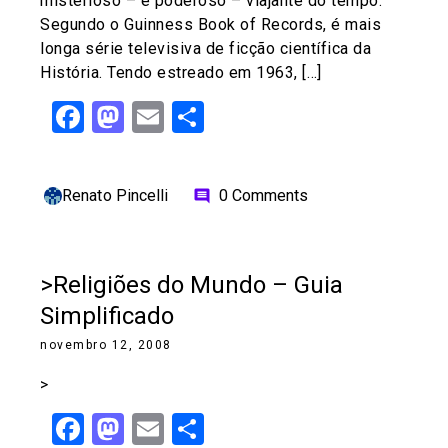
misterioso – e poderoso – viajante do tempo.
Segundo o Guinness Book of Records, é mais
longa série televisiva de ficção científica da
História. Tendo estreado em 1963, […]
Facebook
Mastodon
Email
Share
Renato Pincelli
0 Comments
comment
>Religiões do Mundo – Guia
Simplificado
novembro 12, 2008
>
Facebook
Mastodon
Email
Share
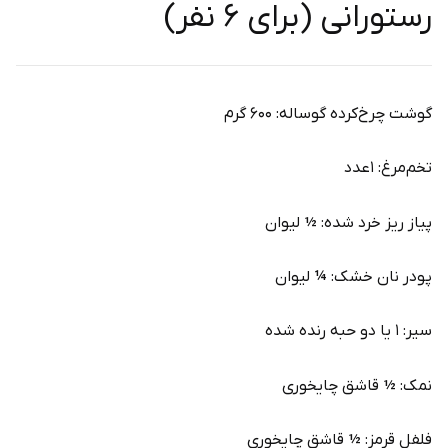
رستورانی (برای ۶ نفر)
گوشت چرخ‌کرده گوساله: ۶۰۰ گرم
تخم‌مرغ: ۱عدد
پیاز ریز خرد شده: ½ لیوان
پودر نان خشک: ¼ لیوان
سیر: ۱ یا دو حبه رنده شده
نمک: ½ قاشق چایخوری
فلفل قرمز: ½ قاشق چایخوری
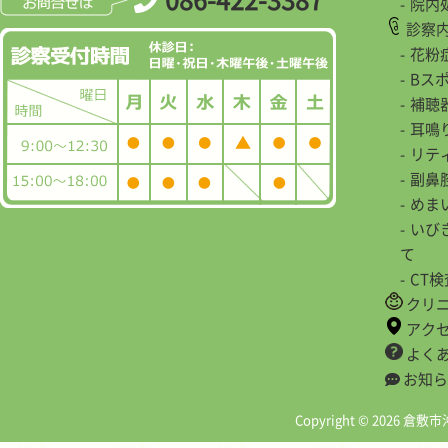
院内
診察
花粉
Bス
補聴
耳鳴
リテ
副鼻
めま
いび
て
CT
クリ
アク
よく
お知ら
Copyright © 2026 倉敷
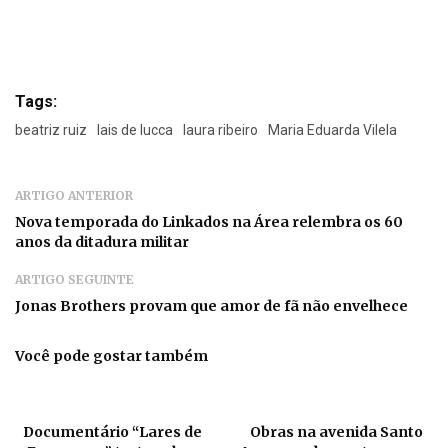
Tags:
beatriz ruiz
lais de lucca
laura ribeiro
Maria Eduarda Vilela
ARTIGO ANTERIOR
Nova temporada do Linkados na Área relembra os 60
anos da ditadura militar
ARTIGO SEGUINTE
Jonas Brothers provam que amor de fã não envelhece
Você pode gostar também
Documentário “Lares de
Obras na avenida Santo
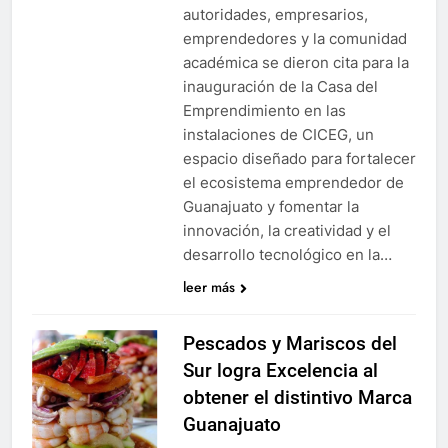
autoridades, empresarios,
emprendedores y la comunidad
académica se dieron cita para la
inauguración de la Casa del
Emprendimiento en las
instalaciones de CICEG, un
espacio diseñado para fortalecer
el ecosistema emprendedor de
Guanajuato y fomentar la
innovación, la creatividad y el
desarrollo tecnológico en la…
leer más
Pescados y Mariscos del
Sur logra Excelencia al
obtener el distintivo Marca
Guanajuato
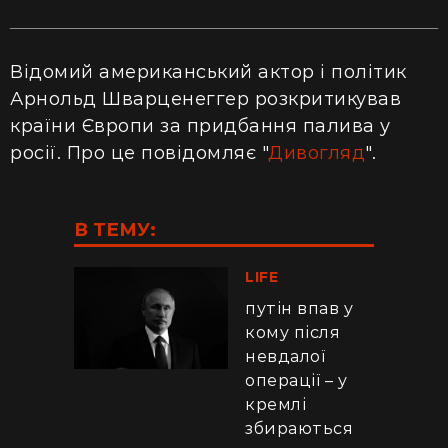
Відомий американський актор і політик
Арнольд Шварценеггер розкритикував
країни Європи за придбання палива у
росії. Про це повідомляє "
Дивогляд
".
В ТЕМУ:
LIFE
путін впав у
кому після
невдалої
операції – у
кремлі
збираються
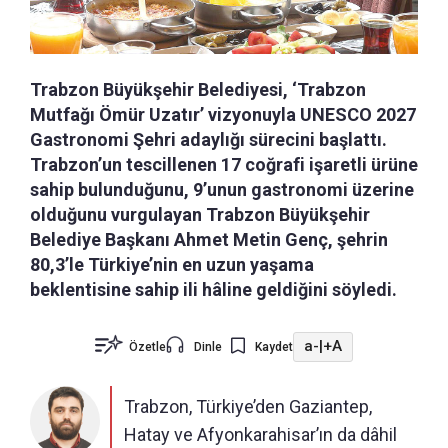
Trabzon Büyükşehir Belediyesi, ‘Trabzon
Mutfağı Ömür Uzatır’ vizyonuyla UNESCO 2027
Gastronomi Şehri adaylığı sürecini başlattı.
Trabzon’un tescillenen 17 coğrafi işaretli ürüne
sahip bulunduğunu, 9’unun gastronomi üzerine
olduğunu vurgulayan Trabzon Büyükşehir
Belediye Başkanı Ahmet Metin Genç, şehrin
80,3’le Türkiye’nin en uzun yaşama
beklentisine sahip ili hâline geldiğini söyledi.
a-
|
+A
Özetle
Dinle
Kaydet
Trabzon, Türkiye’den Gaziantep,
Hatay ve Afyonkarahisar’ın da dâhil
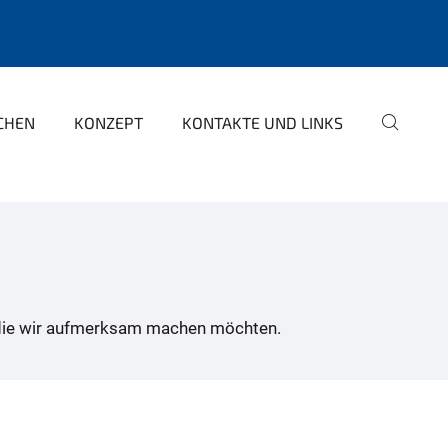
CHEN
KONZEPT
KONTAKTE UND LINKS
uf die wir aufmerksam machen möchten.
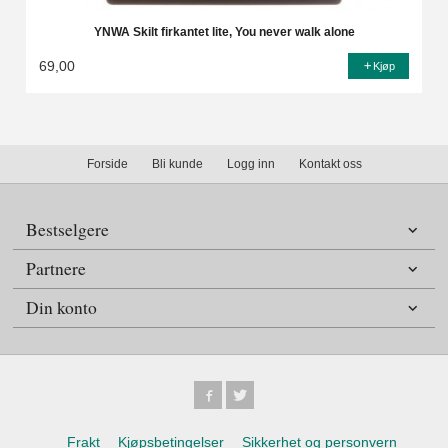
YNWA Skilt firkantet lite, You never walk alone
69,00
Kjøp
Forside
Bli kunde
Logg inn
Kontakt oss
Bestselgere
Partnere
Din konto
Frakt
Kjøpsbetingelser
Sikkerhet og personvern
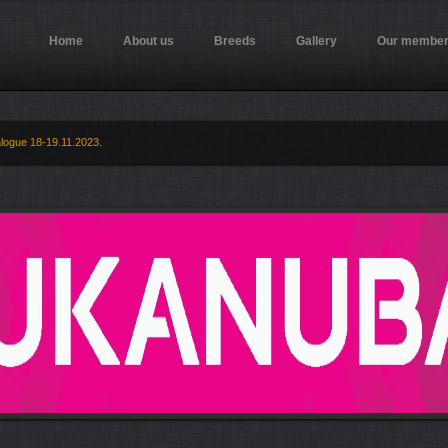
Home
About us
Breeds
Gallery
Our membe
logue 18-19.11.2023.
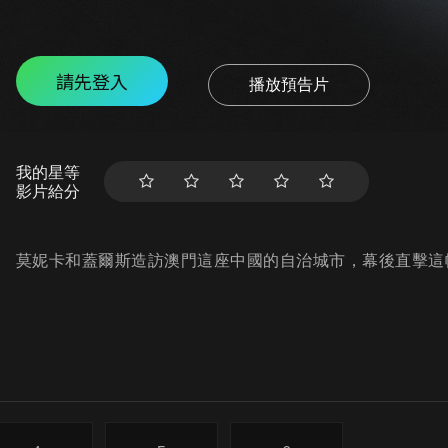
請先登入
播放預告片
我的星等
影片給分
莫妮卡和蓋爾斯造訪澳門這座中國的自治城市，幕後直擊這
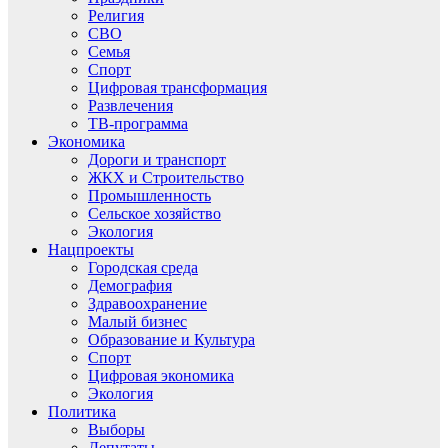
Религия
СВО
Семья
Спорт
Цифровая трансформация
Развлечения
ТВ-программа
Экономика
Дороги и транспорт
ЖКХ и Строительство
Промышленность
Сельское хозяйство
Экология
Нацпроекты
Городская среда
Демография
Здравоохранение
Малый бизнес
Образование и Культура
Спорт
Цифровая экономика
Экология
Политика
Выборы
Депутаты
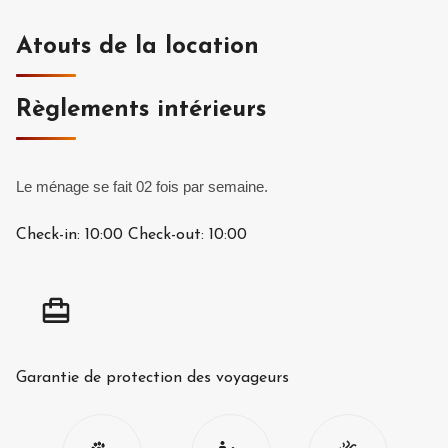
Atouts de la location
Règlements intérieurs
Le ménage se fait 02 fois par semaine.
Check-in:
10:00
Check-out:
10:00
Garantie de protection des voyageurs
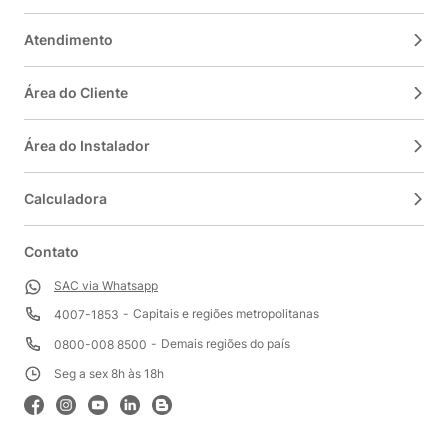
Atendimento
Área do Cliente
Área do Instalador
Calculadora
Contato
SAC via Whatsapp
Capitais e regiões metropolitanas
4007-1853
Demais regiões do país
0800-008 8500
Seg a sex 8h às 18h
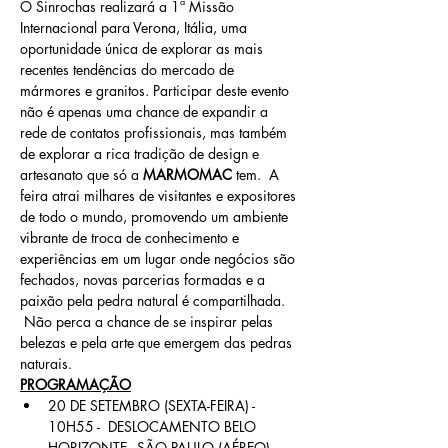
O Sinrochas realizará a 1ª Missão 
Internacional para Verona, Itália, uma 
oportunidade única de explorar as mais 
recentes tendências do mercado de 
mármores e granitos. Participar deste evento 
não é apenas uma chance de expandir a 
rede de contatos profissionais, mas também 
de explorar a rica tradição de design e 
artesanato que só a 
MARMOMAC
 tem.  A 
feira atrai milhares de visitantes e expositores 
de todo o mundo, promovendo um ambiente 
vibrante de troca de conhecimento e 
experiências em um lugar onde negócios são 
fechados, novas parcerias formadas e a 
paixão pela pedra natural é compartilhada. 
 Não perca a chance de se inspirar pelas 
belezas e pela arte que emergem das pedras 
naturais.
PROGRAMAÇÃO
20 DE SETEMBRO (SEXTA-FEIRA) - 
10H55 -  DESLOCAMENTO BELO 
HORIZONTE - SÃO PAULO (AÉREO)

=====

= Task goal =
What lines of the material contain "Área"? Show them.

= Written answer =
Nova temporada do Linkados na Área relembra os 60
Área do Cliente
Área do Instalador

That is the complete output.